Correspondence

Hyponatremia Associated with Escitalopram

To the Editor:

There are numerous reports of hyponatremia associated with selective serotonin-reuptake inhibitors (SSRIs),1 with at least 35 reports involving citalopram (Celexar, Forest).2 However, there have been few reported cases of hyponatremia associated with escitalopram (Lexapro, Forest),2 making it difficult to confirm the association. We report another case of hyponatremia in a patient receiving escitalopram.
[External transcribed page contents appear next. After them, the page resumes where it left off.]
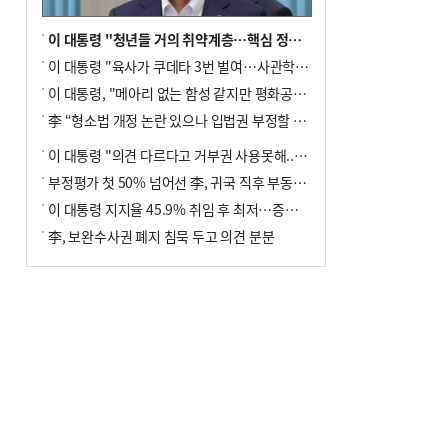
이 대통령 "청년들 거의 취약계층…핵심 정책 재편""
이 대통령 "육사가 쿠데타 3번 벌여…사관학교 통합 신속히 추진"
이 대통령, "메아리 없는 함성 같지만 평화공존책 계속해야"
李 “형소법 개정 논란 있으나 입법권 부정할 만큼은 아냐”(종합)
이 대통령 "의견 다르다고 거부권 사용못해.. 입법권 부정할 상황이라 보기 어려워"
부정평가 첫 50% 넘어선 李, 귀국 직후 부동산·증시 점검(종합)
이 대통령 지지율 45.9% 취임 후 최저…증시 폭락·연임 개헌 논란 영향
李, 보완수사권 폐지 침묵 두고 의견 분분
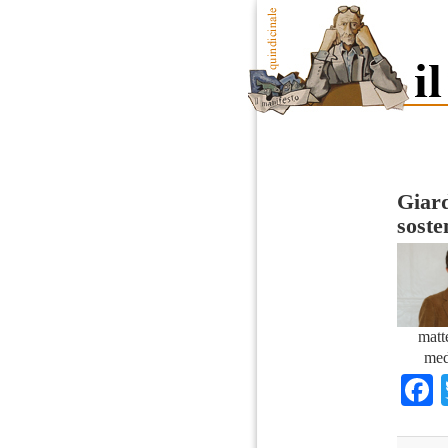
Giard
soste
matt
med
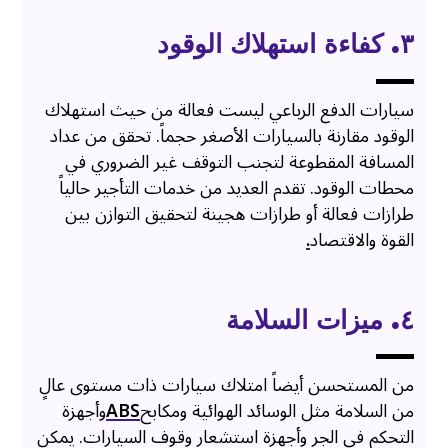
٣. كفاءة استهلاك الوقود
سيارات الدفع الرباعي ليست فعالة من حيث استهلاك
الوقود مقارنة بالسيارات الأصغر حجماً. تحقق من عداد
المسافة المقطوعة لتجنب التوقف غير الضروري في
محطات الوقود. تقدم العديد من خدمات التأجير حالياً
طرازات فعالة أو طرازات هجينة لتحقيق التوازن بين
القوة والاقتصاد
.
٤. ميزات السلامة
من المستحسن أيضاً امتلاك سيارات ذات مستوى عالٍ
من السلامة مثل الوسائد الهوائية ومكابح
ABS
وأجهزة
التحكم في الجر وأجهزة استشعار وقوف السيارات. يمكن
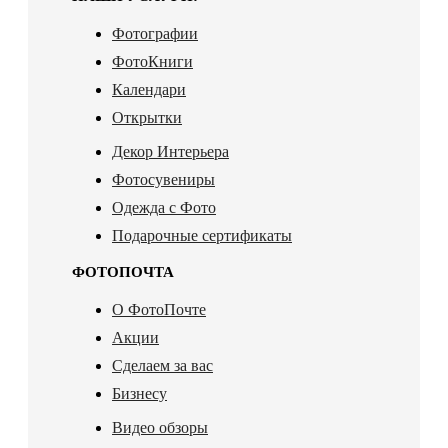
Фотографии
ФотоКниги
Календари
Открытки
Декор Интерьера
Фотосувениры
Одежда с Фото
Подарочные сертификаты
ФОТОПОЧТА
О ФотоПочте
Акции
Сделаем за вас
Бизнесу
Видео обзоры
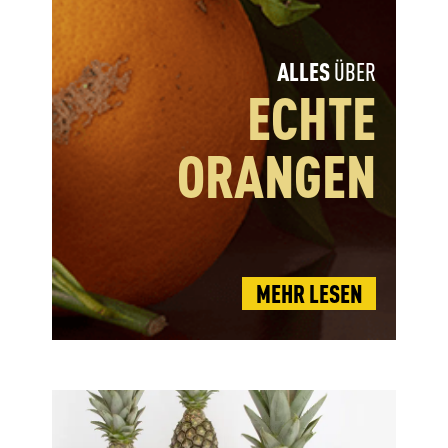
ALLES
ÜBER
ECHTE
ORANGEN
MEHR LESEN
A 75-year-old woman presented to the emergency room with confusion. Her medical history included hypertension and depression; she was receiving amlodipine, hydrochlorothiazide, alprazolam, aspirin, and esomeprazole at home. A computed tomographic scan of the head obtained in the emergency room showed mild atrophy but was otherwise normal. The results of laboratory tests included a serum sodium concentration of 129 mmol per liter. Magnetic resonance imaging of the brain showed moderate small-vessel disease and intracranial distal vascular disease, with no evidence of high-grade stenosis, a mass, acute infarction, or a subdural hematoma. The next day, the patient's serum sodium concentration was 133 mmol per liter, a value that varied only slightly over a period of 6 days. On day 7, escitalopram was prescribed, and donepezil (Aricept, Pfizer) was prescribed on day 8. Five days later, the patient's serum sodium concentration was 116 mmol per liter. Serum osmolality was 250 mOsm per kilogram of water, urinary osmolality was 318 mOsm per kilogram of water, and the urinary sodium concentration was 106 mmol per liter. The escitalopram was discontinued, and the serum sodium concentration rose to 139 mmol per liter over a period of 5 days.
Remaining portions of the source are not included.